- **WORK INSTRUCTIONS**:
Each entry needs to be retyped exactly, with nothing added or dropped.
═══ SUPPLIED INFORMATION
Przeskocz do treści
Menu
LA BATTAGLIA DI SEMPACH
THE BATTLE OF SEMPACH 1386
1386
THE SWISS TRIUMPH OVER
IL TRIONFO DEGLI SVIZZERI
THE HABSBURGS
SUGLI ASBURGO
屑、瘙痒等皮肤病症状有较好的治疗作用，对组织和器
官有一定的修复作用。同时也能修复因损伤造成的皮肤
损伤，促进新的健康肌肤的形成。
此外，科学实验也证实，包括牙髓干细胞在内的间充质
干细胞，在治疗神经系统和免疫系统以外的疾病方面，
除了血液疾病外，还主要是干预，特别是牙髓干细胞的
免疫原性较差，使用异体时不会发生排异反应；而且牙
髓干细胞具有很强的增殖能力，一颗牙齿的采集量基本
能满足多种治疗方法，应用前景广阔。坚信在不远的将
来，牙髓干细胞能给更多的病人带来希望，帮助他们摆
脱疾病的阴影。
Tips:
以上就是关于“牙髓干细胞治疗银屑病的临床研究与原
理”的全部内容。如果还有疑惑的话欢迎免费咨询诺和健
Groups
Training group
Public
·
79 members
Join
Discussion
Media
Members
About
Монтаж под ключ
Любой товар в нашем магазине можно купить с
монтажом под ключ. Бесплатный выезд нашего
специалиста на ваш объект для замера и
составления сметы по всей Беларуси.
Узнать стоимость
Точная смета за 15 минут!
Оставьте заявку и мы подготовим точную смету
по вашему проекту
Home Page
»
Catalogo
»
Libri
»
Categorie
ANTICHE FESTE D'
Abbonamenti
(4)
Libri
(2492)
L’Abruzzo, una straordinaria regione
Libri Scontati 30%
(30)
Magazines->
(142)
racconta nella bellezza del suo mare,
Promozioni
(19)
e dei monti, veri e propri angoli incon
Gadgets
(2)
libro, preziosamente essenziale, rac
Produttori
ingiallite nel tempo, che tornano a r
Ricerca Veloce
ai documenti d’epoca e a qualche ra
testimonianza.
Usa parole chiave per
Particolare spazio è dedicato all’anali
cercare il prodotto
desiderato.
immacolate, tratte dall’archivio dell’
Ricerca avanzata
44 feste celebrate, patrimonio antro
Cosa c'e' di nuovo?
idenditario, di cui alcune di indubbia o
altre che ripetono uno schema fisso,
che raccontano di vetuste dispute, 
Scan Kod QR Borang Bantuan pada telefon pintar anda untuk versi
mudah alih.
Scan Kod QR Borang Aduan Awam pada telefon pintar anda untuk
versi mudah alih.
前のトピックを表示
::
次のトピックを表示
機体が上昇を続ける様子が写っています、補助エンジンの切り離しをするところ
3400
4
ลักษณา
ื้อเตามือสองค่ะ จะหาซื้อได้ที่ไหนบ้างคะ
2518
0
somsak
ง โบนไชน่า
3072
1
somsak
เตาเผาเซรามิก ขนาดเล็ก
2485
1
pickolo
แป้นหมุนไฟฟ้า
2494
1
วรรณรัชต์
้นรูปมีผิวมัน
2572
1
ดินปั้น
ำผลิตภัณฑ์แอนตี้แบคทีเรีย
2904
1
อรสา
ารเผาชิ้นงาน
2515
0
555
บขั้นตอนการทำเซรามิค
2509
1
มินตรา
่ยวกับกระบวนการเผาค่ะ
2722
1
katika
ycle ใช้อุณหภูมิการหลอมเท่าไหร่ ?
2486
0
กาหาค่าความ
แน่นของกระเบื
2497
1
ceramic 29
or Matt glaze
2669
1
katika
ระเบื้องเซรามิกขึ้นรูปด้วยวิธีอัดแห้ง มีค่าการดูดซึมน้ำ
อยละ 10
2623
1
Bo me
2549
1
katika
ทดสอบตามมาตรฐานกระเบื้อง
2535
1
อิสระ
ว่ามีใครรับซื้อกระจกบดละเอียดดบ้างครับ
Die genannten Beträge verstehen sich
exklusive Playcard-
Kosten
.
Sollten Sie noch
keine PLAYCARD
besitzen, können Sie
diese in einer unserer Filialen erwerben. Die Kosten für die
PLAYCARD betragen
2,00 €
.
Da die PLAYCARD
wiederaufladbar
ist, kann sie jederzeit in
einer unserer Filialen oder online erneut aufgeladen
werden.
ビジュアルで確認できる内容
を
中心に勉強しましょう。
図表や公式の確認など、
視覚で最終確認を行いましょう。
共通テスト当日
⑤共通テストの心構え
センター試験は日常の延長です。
══════
- **EXERCISE ANSWER**:
Przeskocz do treści
Menu
LA BATTAGLIA DI SEMPACH
THE BATTLE OF SEMPACH 1386
1386
THE SWISS TRIUMPH OVER
IL TRIONFO DEGLI SVIZZERI
THE HABSBURGS
SUGLI ASBURGO
屑、瘙痒等皮肤病症状有较好的治疗作用，对组织和器
官有一定的修复作用。同时也能修复因损伤造成的皮肤
损伤，促进新的健康肌肤的形成。
此外，科学实验也证实，包括牙髓干细胞在内的间充质
干细胞，在治疗神经系统和免疫系统以外的疾病方面，
除了血液疾病外，还主要是干预，特别是牙髓干细胞的
免疫原性较差，使用异体时不会发生排异反应；而且牙
髓干细胞具有很强的增殖能力，一颗牙齿的采集量基本
能满足多种治疗方法，应用前景广阔。坚信在不远的将
来，牙髓干细胞能给更多的病人带来希望，帮助他们摆
脱疾病的阴影。
Tips:
以上就是关于“牙髓干细胞治疗银屑病的临床研究与原
理”的全部内容。如果还有疑惑的话欢迎免费咨询诺和健
Groups
Training group
Public
·
79 members
Join
Discussion
Media
Members
About
Монтаж под ключ
Любой товар в нашем магазине можно купить с
монтажом под ключ. Бесплатный выезд нашего
специалиста на ваш объект для замера и
составления сметы по всей Беларуси.
Узнать стоимость
Точная смета за 15 минут!
Оставьте заявку и мы подготовим точную смету
по вашему проекту
Home Page
»
Catalogo
»
Libri
»
Categorie
ANTICHE FESTE D'
Abbonamenti
(4)
Libri
(2492)
L’Abruzzo, una straordinaria regione
Libri Scontati 30%
(30)
Magazines->
(142)
racconta nella bellezza del suo mare,
Promozioni
(19)
e dei monti, veri e propri angoli incon
Gadgets
(2)
libro, preziosamente essenziale, rac
Produttori
ingiallite nel tempo, che tornano a r
Ricerca Veloce
ai documenti d’epoca e a qualche ra
testimonianza.
Usa parole chiave per
Particolare spazio è dedicato all’anali
cercare il prodotto
desiderato.
immacolate, tratte dall’archivio dell’
Ricerca avanzata
44 feste celebrate, patrimonio antro
Cosa c'e' di nuovo?
idenditario, di cui alcune di indubbia o
altre che ripetono uno schema fisso,
che raccontano di vetuste dispute, 
Scan Kod QR Borang Bantuan pada telefon pintar anda untuk versi
mudah alih.
Scan Kod QR Borang Aduan Awam pada telefon pintar anda untuk
versi mudah alih.
前のトピックを表示
::
次のトピックを表示
機体が上昇を続ける様子が写っています、補助エンジンの切り離しをするところ
3400
4
ลักษณา
ื้อเตามือสองค่ะ จะหาซื้อได้ที่ไหนบ้างคะ
2518
0
somsak
ง โบนไชน่า
3072
1
somsak
เตาเผาเซรามิก ขนาดเล็ก
2485
1
pickolo
แป้นหมุนไฟฟ้า
2494
1
วรรณรัชต์
้นรูปมีผิวมัน
2572
1
ดินปั้น
ำผลิตภัณฑ์แอนตี้แบคทีเรีย
2904
1
อรสา
ารเผาชิ้นงาน
2515
0
555
บขั้นตอนการทำเซรามิค
2509
1
มินตรา
่ยวกับกระบวนการเผาค่ะ
2722
1
katika
ycle ใช้อุณหภูมิการหลอมเท่าไหร่ ?
2486
0
กาหาค่าความ
แน่นของกระเบื
2497
1
ceramic 29
or Matt glaze
2669
1
katika
ระเบื้องเซรามิกขึ้นรูปด้วยวิธีอัดแห้ง มีค่าการดูดซึมน้ำ
อยละ 10
2623
1
Bo me
2549
1
katika
ทดสอบตามมาตรฐานกระเบื้อง
2535
1
อิสระ
ว่ามีใครรับซื้อกระจกบดละเอียดดบ้างครับ
Die genannten Beträge verstehen sich
exklusive Playcard-
Kosten
.
Sollten Sie noch
keine PLAYCARD
besitzen, können Sie
diese in einer unserer Filialen erwerben. Die Kosten für die
PLAYCARD betragen
2,00 €
.
Da die PLAYCARD
wiederaufladbar
ist, kann sie jederzeit in
einer unserer Filialen oder online erneut aufgeladen
werden.
ビジュアルで確認できる内容
を
中心に勉強しましょう。
図表や公式の確認など、
視覚で最終確認を行いましょう。
共通テスト当日
⑤共通テストの心構え
センター試験は日常の延長です。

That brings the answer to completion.